Data for the task Start Marker

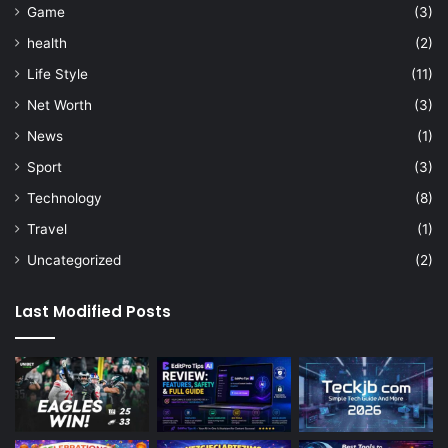
Game
(3)
health
(2)
Life Style
(11)
Net Worth
(3)
News
(1)
Sport
(3)
Technology
(8)
Travel
(1)
Uncategorized
(2)
Last Modified Posts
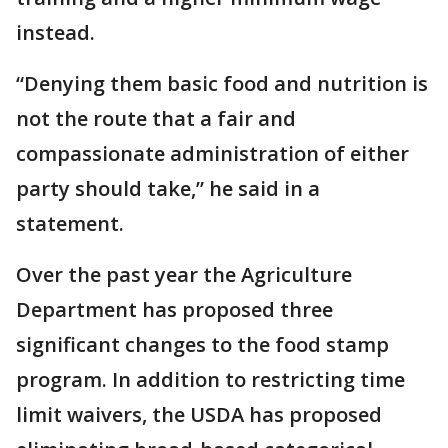
instead.
“Denying them basic food and nutrition is
not the route that a fair and
compassionate administration of either
party should take,” he said in a
statement.
Over the past year the Agriculture
Department has proposed three
significant changes to the food stamp
program. In addition to restricting time
limit waivers, the USDA has proposed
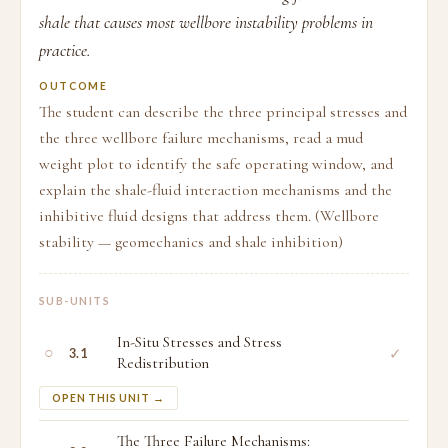
shale that causes most wellbore instability problems in
practice.
OUTCOME
The student can describe the three principal stresses and
the three wellbore failure mechanisms, read a mud
weight plot to identify the safe operating window, and
explain the shale-fluid interaction mechanisms and the
inhibitive fluid designs that address them. (Wellbore
stability — geomechanics and shale inhibition)
SUB-UNITS
In-Situ Stresses and Stress
○
✓
3.1
Redistribution
OPEN THIS UNIT →
The Three Failure Mechanisms:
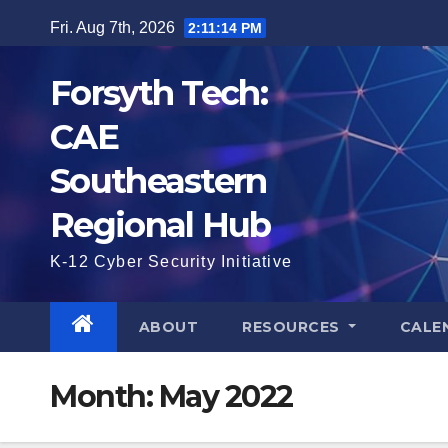
Skip
Fri. Aug 7th, 2026
2:11:15 PM
to
content
Forsyth Tech:
CAE
Southeastern
Regional Hub
K-12 Cyber Security Initiative
ABOUT
RESOURCES
CALE
Month:
May 2022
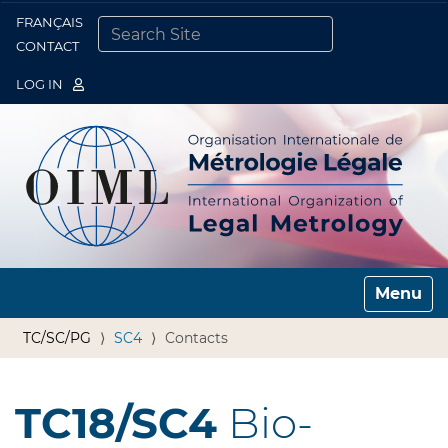
FRANÇAIS
Togg
CONTACT
SEARCH SITE
ADVANCED SEARCH…
LOG IN
Toggle n
TC/SC/PG
SC4
Contacts
TC18/SC4
Bio-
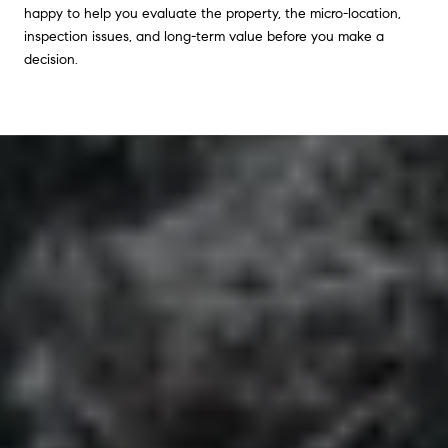
happy to help you evaluate the property, the micro-location,
inspection issues, and long-term value before you make a
decision.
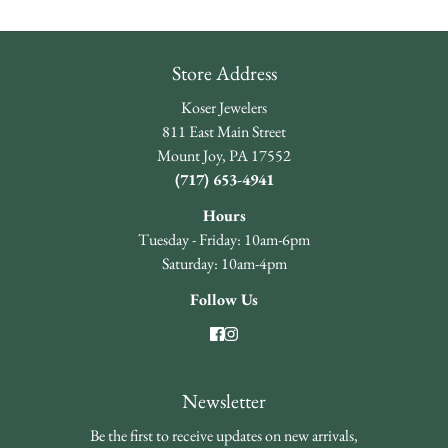
Store Address
Koser Jewelers
811 East Main Street
Mount Joy, PA 17552
(717) 653-4941
Hours
Tuesday - Friday: 10am-6pm
Saturday: 10am-4pm
Follow Us
Newsletter
Be the first to receive updates on new arrivals,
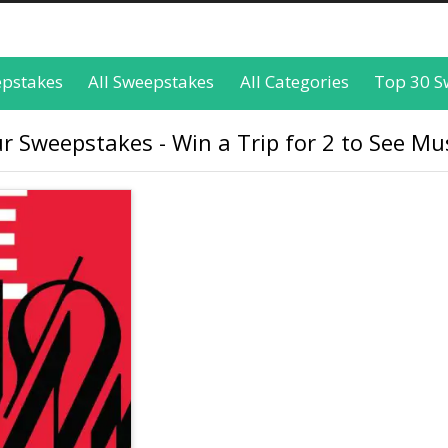
epstakes
All Sweepstakes
All Categories
Top 30 S
 Sweepstakes - Win a Trip for 2 to See Mus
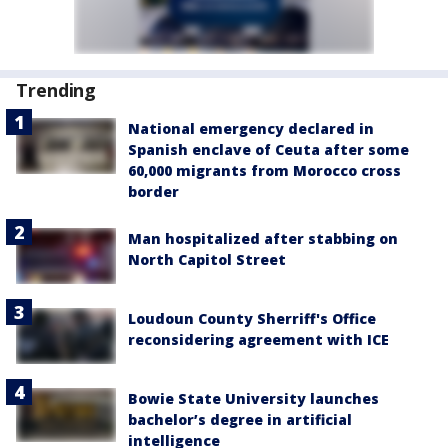
Trending
National emergency declared in
Spanish enclave of Ceuta after some
60,000 migrants from Morocco cross
border
Man hospitalized after stabbing on
North Capitol Street
Loudoun County Sherriff's Office
reconsidering agreement with ICE
Bowie State University launches
bachelor’s degree in artificial
intelligence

Data for the task End Marker

### [What the task asks]
The word "that" appears in some lines above. Return every one of those lines.

### [Written answer]
not the route that a fair and
shale that causes most wellbore instability problems in
inhibitive fluid designs that address them. (Wellbore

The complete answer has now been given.